In geometry, the tetrahemihexahedron or hemicuboctahedron is a uniform star polyhedron, indexed as U4. It has 7 faces (4 triangles and 3 squares), 12 edges, and 6 vertices. Its vertex figure is a crossed quadrilateral. Its Coxeter–Dynkin diagram is  (although this is a double covering of the tetrahemihexahedron).

It is the only non-prismatic uniform polyhedron with an odd number of faces. Its Wythoff symbol is 3/2 3 | 2, but that represents a double covering of the tetrahemihexahedron with eight triangles and six squares, paired and coinciding in space. (It can more intuitively be seen as two coinciding tetrahemihexahedra.)

It is a hemipolyhedron. The "hemi" part of the name means some of the faces form a group with half as many members as some regular polyhedron—here, three square faces form a group with half as many faces as the regular hexahedron, better known as the cube—hence hemihexahedron. Hemi faces are also oriented in the same direction as the regular polyhedron's faces. The three square faces of the tetrahemihexahedron are, like the three facial orientations of the cube, mutually perpendicular.

The "half-as-many" characteristic also means that hemi faces must pass through the center of the polyhedron, where they all intersect each other. Visually, each square is divided into four right triangles, with two visible from each side.

Related surfaces
It is a non-orientable surface. It is unique as the only uniform polyhedron with an Euler characteristic of 1 and is hence a projective polyhedron, yielding a representation of the real projective plane very similar to the Roman surface.

Related polyhedra
It has the same vertices and edges as the regular octahedron. It also shares 4 of the 8 triangular faces of the octahedron, but has three additional square faces passing through the centre of the polyhedron.
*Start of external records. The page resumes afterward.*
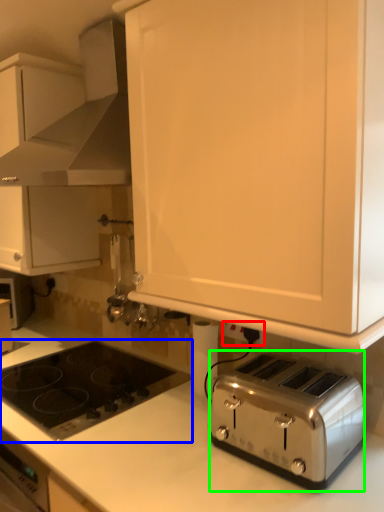 Question: Which object is positioned closest to electric outlet (highlighted by a red box)? Select from gas stove (highlighted by a blue box) and toaster (highlighted by a green box).

Choices:
 (A) gas stove
 (B) toaster

Answer: (B) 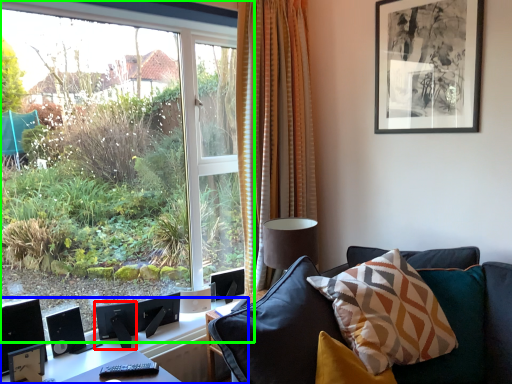 Question: Considering the real-world distances, which object is farthest from speaker (highlighted by a red box)? table (highlighted by a blue box) or window (highlighted by a green box)?

Choices:
 (A) table
 (B) window

Answer: (B) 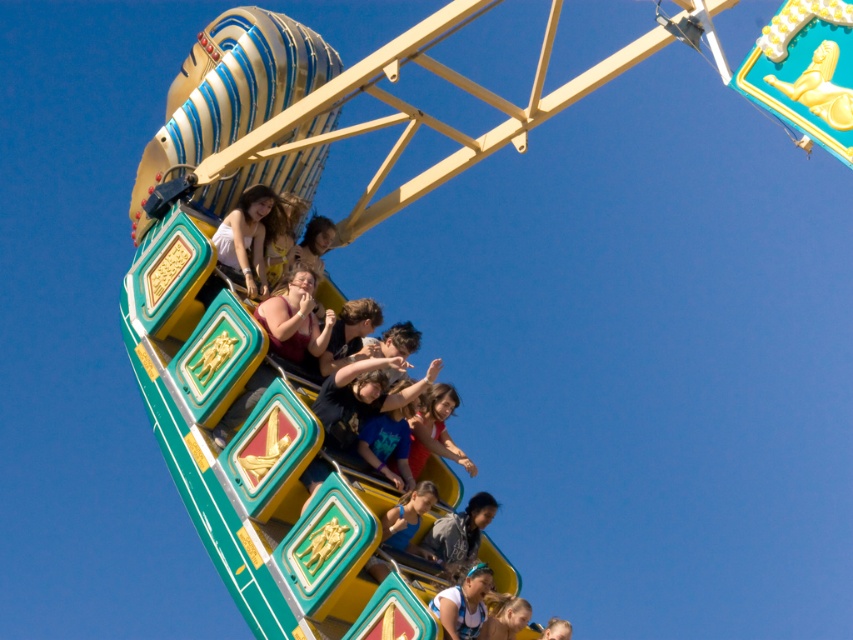 Question: Can you confirm if gray fabric shirt at center is positioned to the right of matte blue hair at lower center?

Choices:
 (A) no
 (B) yes

Answer: (A)

Question: Does gray fabric shirt at center appear on the right side of matte blue hair at lower center?

Choices:
 (A) yes
 (B) no

Answer: (B)

Question: Which of the following is the farthest from the observer?

Choices:
 (A) (554, 618)
 (B) (374, 490)

Answer: (A)

Question: Does matte black shirt at center lie behind matte blue hair at lower center?

Choices:
 (A) yes
 (B) no

Answer: (B)

Question: Which point is farther to the camera?

Choices:
 (A) (503, 621)
 (B) (438, 566)
 (C) (553, 628)

Answer: (C)

Question: Estimate the real-world distances between objects in this image. Which object is closer to the light brown hair at lower center?

Choices:
 (A) matte maroon shirt at center
 (B) matte blue hair at lower center
 (C) matte black shirt at center

Answer: (B)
The dual figure is the tetrahemihexacron.

It is 2-covered by the cuboctahedron, which accordingly has the same abstract vertex figure (2 triangles and two squares: 3.4.3.4) and twice the vertices, edges, and faces. It has the same topology as the abstract polyhedron hemi-cuboctahedron.

It may also be constructed as a crossed triangular cuploid. All cuploids and their duals are topologically projective planes.

Tetrahemihexacron

The tetrahemihexacron is the dual of the tetrahemihexahedron, and is one of nine dual hemipolyhedra.

Since the hemipolyhedra have faces passing through the center, the dual figures  have corresponding vertices at infinity; properly, on the real projective plane at infinity. In Magnus Wenninger's Dual Models, they are represented with intersecting prisms, each extending in both directions to the same vertex at infinity, in order to maintain symmetry. In practice the model prisms are cut off at a certain point that is convenient for the maker. Wenninger suggested these figures are members of a new class of stellation figures, called stellation to infinity. However, he also suggested that strictly speaking they are not polyhedra because their construction does not conform to the usual definitions.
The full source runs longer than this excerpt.